Reproduce the records without their pictures, keeping every word as it is.
--- DATASET EXCERPTS ---
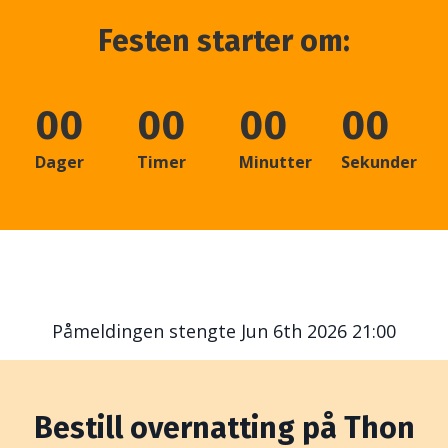
Festen starter om:
00
00
00
00
Dager
Timer
Minutter
Sekunder
Påmeldingen stengte Jun 6th 2026 21:00
Bestill overnatting på Thon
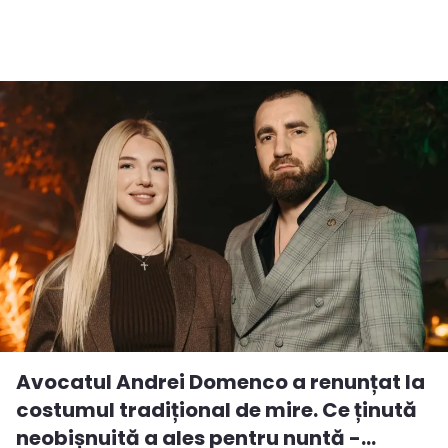
Avocatul Andrei Domenco a renunțat la
costumul tradițional de mire. Ce ținută
neobișnuită a ales pentru nuntă -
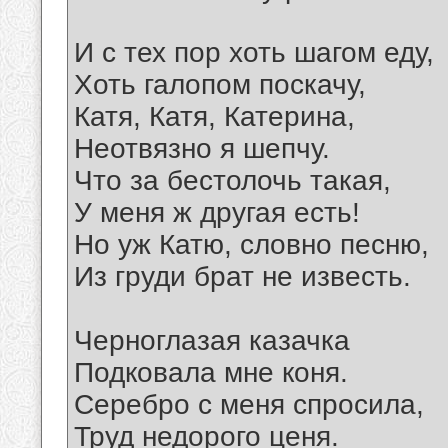
И с тех пор хоть шагом еду,
Хоть галопом поскачу,
Катя, Катя, Катерина,
Неотвязно я шепчу.
Что за бестолочь такая,
У меня ж другая есть!
Но уж Катю, словно песню,
Из груди брат не известь.
Черноглазая казачка
Подковала мне коня.
Серебро с меня спросила,
Труд недорого ценя.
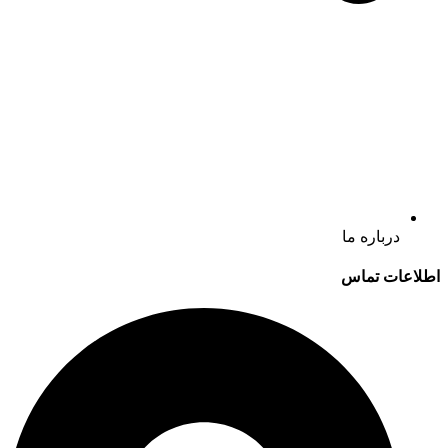
درباره ما
اطلاعات تماس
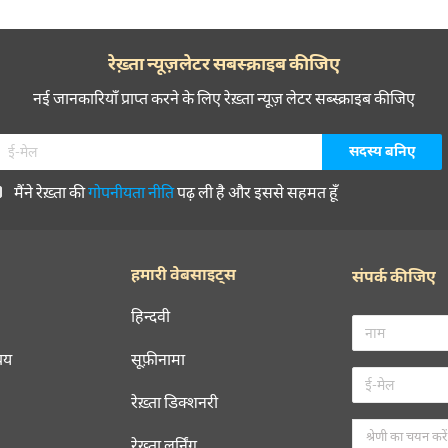
रेख़्ता न्यूज़लेटर सबस्क्राइब कीजिए
नई जानकारियाँ प्राप्त करने के लिए रेख़्ता न्यूज़ लेटर सब्स्क्राइब कीजिए
मैंने रेख़्ता की
गोपनीयता नीति
पढ़ ली है और इससे सहमत हूँ
हमारी वेबसाइट्स
संपर्क कीजिए
हिन्दवी
चय
सूफ़ीनामा
रेख़्ता डिक्शनरी
रेख़्ता लर्निंग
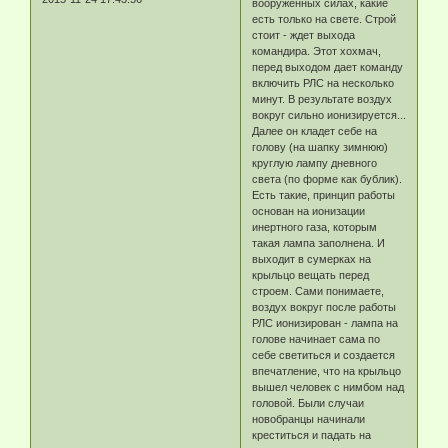
вооруженных силах, какие
есть только на свете. Строй
стоит - ждет выхода
командира. Этот хохмач,
перед выходом дает команду
включить РЛС на несколько
минут. В результате воздух
вокруг сильно ионизируется...
Далее он кладет себе на
голову (на шапку зимнюю)
круглую лампу дневного
света (по форме как бублик).
Есть такие, принцип работы
основан на ионизации
инертного газа, которым
такая лампа заполнена. И
выходит в сумерках на
крыльцо вещать перед
строем. Сами понимаете,
воздух вокруг после работы
РЛС ионизирован - лампа на
голове начинает сама по
себе светиться и создается
впечатление, что на крыльцо
вышел человек с нимбом над
головой. Были случаи
новобранцы начинали
креститься и падать на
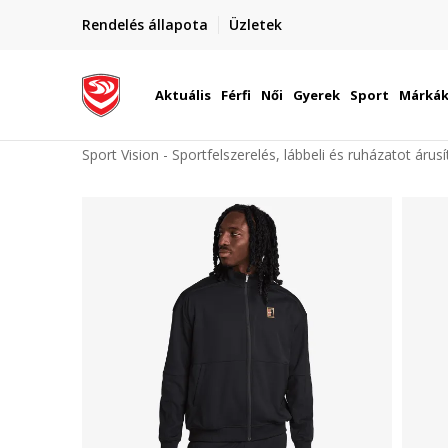
elünkre!
Rendelés állapota
Üzletek
Szállítás Magyarország területén
óinknak
Aktuális
Férfi
Női
Gyerek
Sport
Márká
Sport Vision - Sportfelszerelés, lábbeli és ruházatot árus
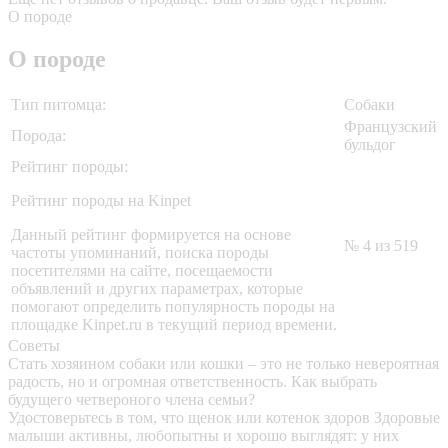
О породе
О породе
Тип питомца:
Собаки
Французский
Порода:
бульдог
Рейтинг породы:
Рейтинг породы на Kinpet
Данный рейтинг формируется на основе
№ 4 из 519
частоты упоминаний, поиска породы
посетителями на сайте, посещаемости
объявлений и других параметрах, которые
помогают определить популярность породы на
площадке Kinpet.ru в текущий период времени.
Советы
Стать хозяином собаки или кошки – это не только невероятная
радость, но и огромная ответственность. Как выбрать
будущего четвероного члена семьи?
Удостоверьтесь в том, что щенок или котенок здоров
Здоровые
малыши активны, любопытны и хорошо выглядят: у них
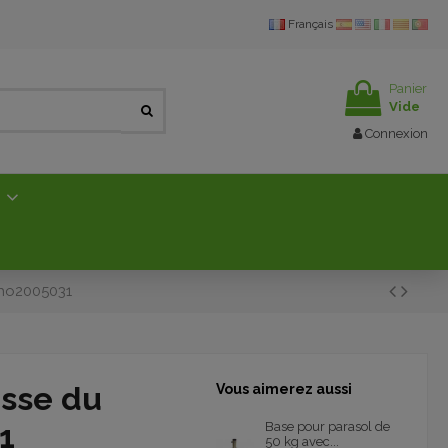
Français
Panier
Vide
Connexion
E
pho2005031
asse du
Vous aimerez aussi
1
Base pour parasol de
50 kg avec...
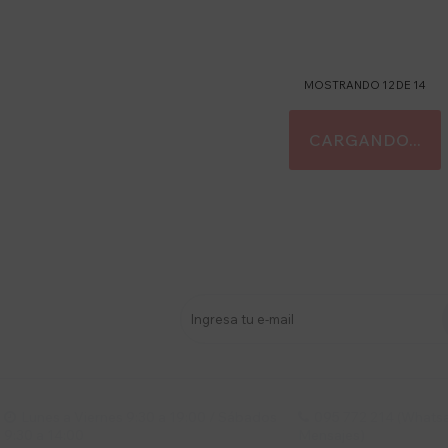
MOSTRANDO
12
DE
14
stro newsletter
s y más
Lunes a Viernes 9:30 a 19:00 / Sábados
095 772 214 (Whatsa


9:30 a 14:00
Mensajes)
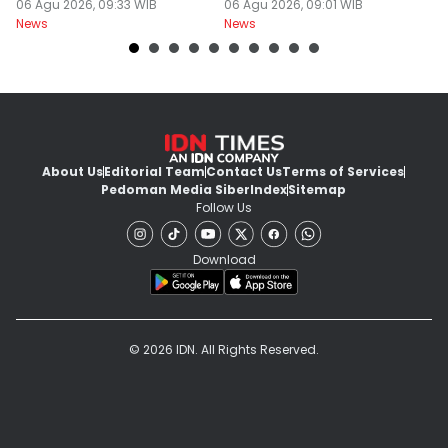
Perekonomian
06 Agu 2026, 09:33 WIB
06 Agu 2026, 09:01 WIB
L
06
News
News
Ne
About Us
Editorial Team
Contact Us
Terms of Services
Pedoman Media Siber
Index
Sitemap
Follow Us
Download
© 2026 IDN. All Rights Reserved.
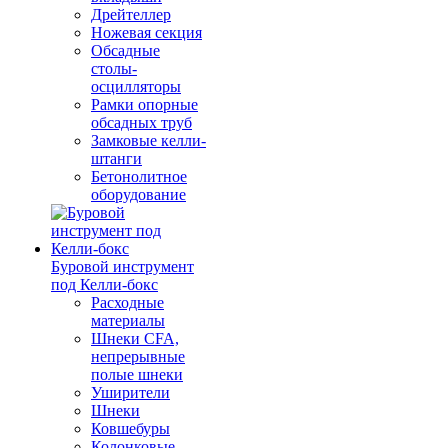
Дрейтеллер
Ножевая секция
Обсадные
столы-
осцилляторы
Рамки опорные
обсадных труб
Замковые келли-
штанги
Бетонолитное
оборудование
Буровой инструмент
под Келли-бокс
Расходные
материалы
Шнеки CFA,
непрерывные
полые шнеки
Уширители
Шнеки
Ковшебуры
Колонковые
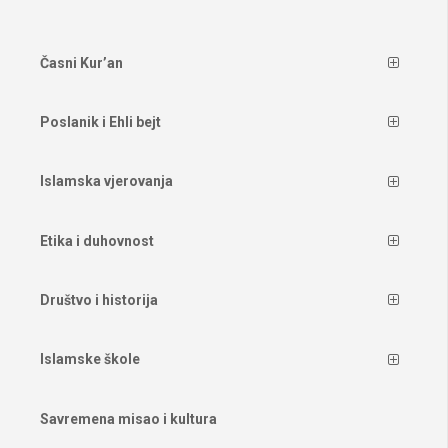
Časni Kur’an
Poslanik i Ehli bejt
Islamska vjerovanja
Etika i duhovnost
Društvo i historija
Islamske škole
Savremena misao i kultura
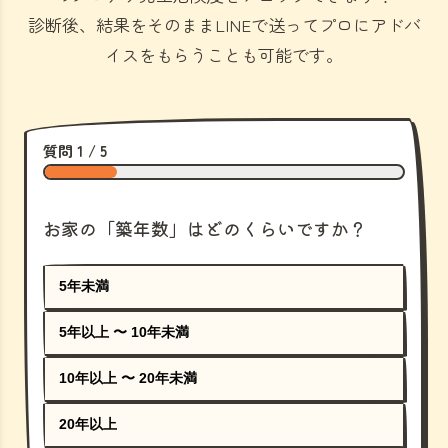
診断後、結果をそのままLINEで送ってプロにアドバ
イスをもらうことも可能です。
質問 1 / 5
お家の「築年数」はどのくらいですか？
5年未満
5年以上 〜 10年未満
10年以上 〜 20年未満
20年以上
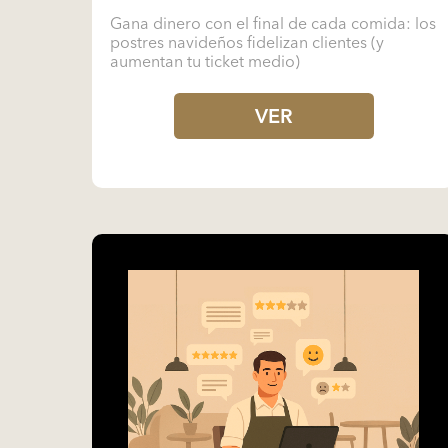
Gana dinero con el final de cada comida: los
postres navideños fidelizan clientes (y
aumentan tu ticket medio)
VER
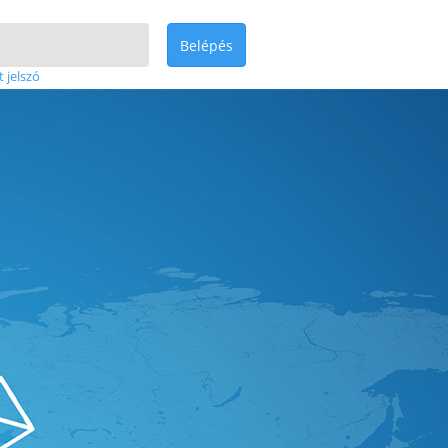
Belépés
t jelszó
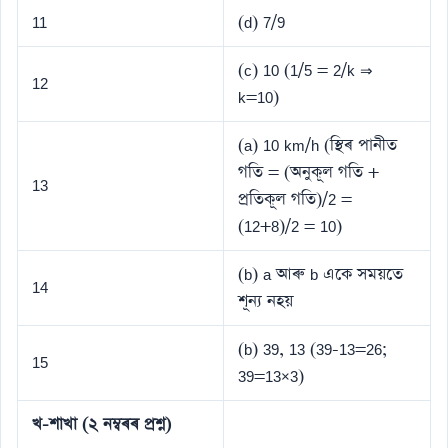
11
(d) 7/9
(c) 10 (1/5 = 2/k ⇒
12
k=10)
(a) 10 km/h (স্থিৰ পানীত
গতি = (অনুকূল গতি +
13
প্ৰতিকূল গতি)/2 =
(12+8)/2 = 10)
(b) a আৰু b একে সময়তে
14
শূন্য নহয়
(b) 39, 13 (39-13=26;
15
39=13×3)
খ-শাখা (২ নম্বৰৰ প্ৰশ্ন)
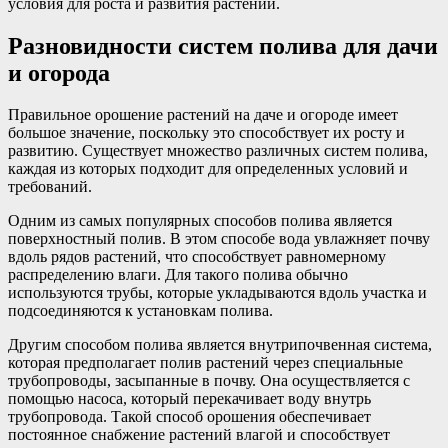
условия для роста и развития растений.
Разновидности систем полива для дачи
и огорода
Правильное орошение растений на даче и огороде имеет
большое значение, поскольку это способствует их росту и
развитию. Существует множество различных систем полива,
каждая из которых подходит для определенных условий и
требований.
Одним из самых популярных способов полива является
поверхностный полив. В этом способе вода увлажняет почву
вдоль рядов растений, что способствует равномерному
распределению влаги. Для такого полива обычно
используются трубы, которые укладываются вдоль участка и
подсоединяются к установкам полива.
Другим способом полива является внутрипочвенная система,
которая предполагает полив растений через специальные
трубопроводы, засыпанные в почву. Она осуществляется с
помощью насоса, который перекачивает воду внутрь
трубопровода. Такой способ орошения обеспечивает
постоянное снабжение растений влагой и способствует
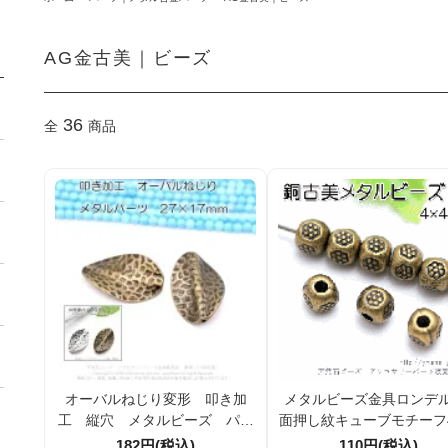
AG金古美｜ビーズ
36
全
商品
オーバルねじり変形 叩き加
メタルビーズ金具ロンデル
工 縦穴 メタルビーズ パー
面押し紋キューブモチーフ
ツ アンティークゴールド金古
／金古美（アンティーク
182円(税込)
110円(税込)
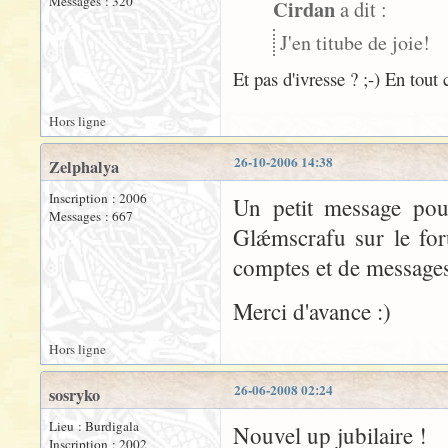
Messages : 320
Cirdan
a dit :
J'en titube de joie!
Et pas d'ivresse ? ;-) En tout
Hors ligne
26-10-2006 14:38
Zelphalya
Inscription : 2006
Un petit message pour
Messages : 667
Glǽmscrafu sur le for
comptes et de messages 
Merci d'avance :)
Hors ligne
26-06-2008 02:24
sosryko
Lieu : Burdigala
Nouvel up jubilaire !
Inscription : 2002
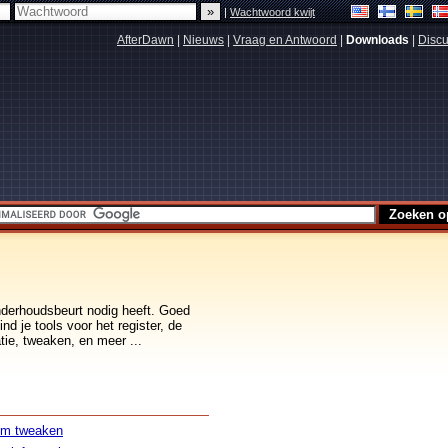
|
Wachtwoord kwijt
AfterDawn
|
Nieuws
|
Vraag en Antwoord
|
Downloads
|
Discu
nderhoudsbeurt nodig heeft. Goed
nd je tools voor het register, de
tie, tweaken, en meer ...
em tweaken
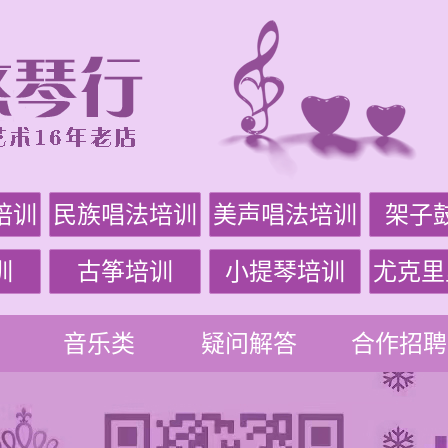
培训
民族唱法培训
美声唱法培训
架子
训
古筝培训
小提琴培训
尤克里
音乐类
疑问解答
合作招聘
---
RESULT OF THIS TASK:
Festen starter om:
00
00
00
00
Dager
Timer
Minutter
Sekunder
Påmeldingen stengte Jun 6th 2026 21:00
Bestill overnatting på Thon
Avocatul Andrei Domenco a renunțat la
costumul tradițional de mire. Ce ținută
neobișnuită a ales pentru nuntă -
И с тех пор хоть шагом еду,
Хоть галопом поскачу,
Катя, Катя, Катерина,
Неотвязно я шепчу.
Что за бестолочь такая,
У меня ж другая есть!
Но уж Катю, словно песню,
Из груди брат не известь.
Черноглазая казачка
Подковала мне коня.
Серебро с меня спросила,
Труд недорого ценя.
درباره ما
اطلاعات تماس
रेख़्ता न्यूज़लेटर सबस्क्राइब कीजिए
नई जानकारियाँ प्राप्त करने के लिए रेख़्ता न्यूज़ लेटर सब्स्क्राइब कीजिए
मैंने रेख़्ता की
गोपनीयता नीति
पढ़ ली है और इससे सहमत हूँ
हमारी वेबसाइट्स
संपर्क कीजिए
हिन्दवी
चय
सूफ़ीनामा
रेख़्ता डिक्शनरी
रेख़्ता लर्निंग
вооруженных силах, какие
есть только на свете. Строй
стоит - ждет выхода
командира. Этот хохмач,
перед выходом дает команду
включить РЛС на несколько
минут. В результате воздух
вокруг сильно ионизируется...
Далее он кладет себе на
голову (на шапку зимнюю)
круглую лампу дневного
света (по форме как бублик).
Есть такие, принцип работы
основан на ионизации
инертного газа, которым
такая лампа заполнена. И
выходит в сумерках на
крыльцо вещать перед
строем. Сами понимаете,
воздух вокруг после работы
РЛС ионизирован - лампа на
голове начинает сама по
себе светиться и создается
впечатление, что на крыльцо
вышел человек с нимбом над
головой. Были случаи
новобранцы начинали
креститься и падать на
elünkre!
Rendelés állapota
Üzletek
Szállítás Magyarország területén
óinknak
Aktuális
Férfi
Női
Gyerek
Sport
Márká
Sport Vision - Sportfelszerelés, lábbeli és ruházatot árus
О породе
О породе
Тип питомца:
Собаки
Французский
Порода:
бульдог
Рейтинг породы:
Рейтинг породы на Kinpet
Данный рейтинг формируется на основе
№ 4 из 519
частоты упоминаний, поиска породы
посетителями на сайте, посещаемости
объявлений и других параметрах, которые
помогают определить популярность породы на
площадке Kinpet.ru в текущий период времени.
Советы
Стать хозяином собаки или кошки – это не только невероятная
радость, но и огромная ответственность. Как выбрать
будущего четвероного члена семьи?
Удостоверьтесь в том, что щенок или котенок здоров
Здоровые
малыши активны, любопытны и хорошо выглядят: у них
Français
Panier
Vide
Connexion
E
pho2005031
asse du
Vous aimerez aussi
1
Base pour parasol de
50 kg avec...
MOSTRANDO
12
DE
14
stro newsletter
s y más
Lunes a Viernes 9:30 a 19:00 / Sábados
095 772 214 (Whatsa


9:30 a 14:00
Mensajes)
Perekonomian
06 Agu 2026, 09:33 WIB
06 Agu 2026, 09:01 WIB
L
06
News
News
Ne
About Us
Editorial Team
Contact Us
Terms of Services
Pedoman Media Siber
Index
Sitemap
Follow Us
Download
© 2026 IDN. All Rights Reserved.
Дрейтеллер
Ножевая секция
Обсадные
столы-
осцилляторы
Рамки опорные
обсадных труб
Замковые келли-
штанги
Бетонолитное
оборудование
Буровой инструмент
под Келли-бокс
Расходные
материалы
Шнеки CFA,
непрерывные
полые шнеки
Уширители
Шнеки
Ковшебуры
Колонковые
Časni Kur’an
Poslanik i Ehli bejt
Islamska vjerovanja
Etika i duhovnost
Društvo i historija
Islamske škole
Savremena misao i kultura
診断後、結果をそのままLINEで送ってプロにアドバ
イスをもらうことも可能です。
質問 1 / 5
お家の「築年数」はどのくらいですか？
5年未満
5年以上 〜 10年未満
10年以上 〜 20年未満
20年以上
Gana dinero con el final de cada comida: los
postres navideños fidelizan clientes (y
aumentan tu ticket medio)
VER
Belépés
t jelszó
11
(d) 7/9
(c) 10 (1/5 = 2/k ⇒
12
k=10)
(a) 10 km/h (স্থিৰ পানীত
গতি = (অনুকূল গতি +
13
প্ৰতিকূল গতি)/2 =
(12+8)/2 = 10)
(b) a আৰু b একে সময়তে
14
শূন্য নহয়
(b) 39, 13 (39-13=26;
15
39=13×3)
খ-শাখা (২ নম্বৰৰ প্ৰশ্ন)
условия для роста и развития растений.
Разновидности систем полива для дачи
и огорода
Правильное орошение растений на даче и огороде имеет
большое значение, поскольку это способствует их росту и
развитию. Существует множество различных систем полива,
каждая из которых подходит для определенных условий и
требований.
Одним из самых популярных способов полива является
поверхностный полив. В этом способе вода увлажняет почву
вдоль рядов растений, что способствует равномерному
распределению влаги. Для такого полива обычно
используются трубы, которые укладываются вдоль участка и
подсоединяются к установкам полива.
Другим способом полива является внутрипочвенная система,
которая предполагает полив растений через специальные
трубопроводы, засыпанные в почву. Она осуществляется с
помощью насоса, который перекачивает воду внутрь
трубопровода. Такой способ орошения обеспечивает
постоянное снабжение растений влагой и способствует
AG金古美｜ビーズ
36
全
商品
オーバルねじり変形 叩き加
メタルビーズ金具ロンデル
工 縦穴 メタルビーズ パー
面押し紋キューブモチーフ
ツ アンティークゴールド金古
／金古美（アンティーク
182円(税込)
110円(税込)
Messages : 320
Cirdan
a dit :
J'en titube de joie!
Et pas d'ivresse ? ;-) En tout
Hors ligne
26-10-2006 14:38
Zelphalya
Inscription : 2006
Un petit message pour
Messages : 667
Glǽmscrafu sur le for
comptes et de messages 
Merci d'avance :)
Hors ligne
26-06-2008 02:24
sosryko
Lieu : Burdigala
Nouvel up jubilaire !
Inscription : 2002
|
Wachtwoord kwijt
AfterDawn
|
Nieuws
|
Vraag en Antwoord
|
Downloads
|
Discu
nderhoudsbeurt nodig heeft. Goed
nd je tools voor het register, de
tie, tweaken, en meer ...
em tweaken
培训
民族唱法培训
美声唱法培训
架子
训
古筝培训
小提琴培训
尤克里
音乐类
疑问解答
合作招聘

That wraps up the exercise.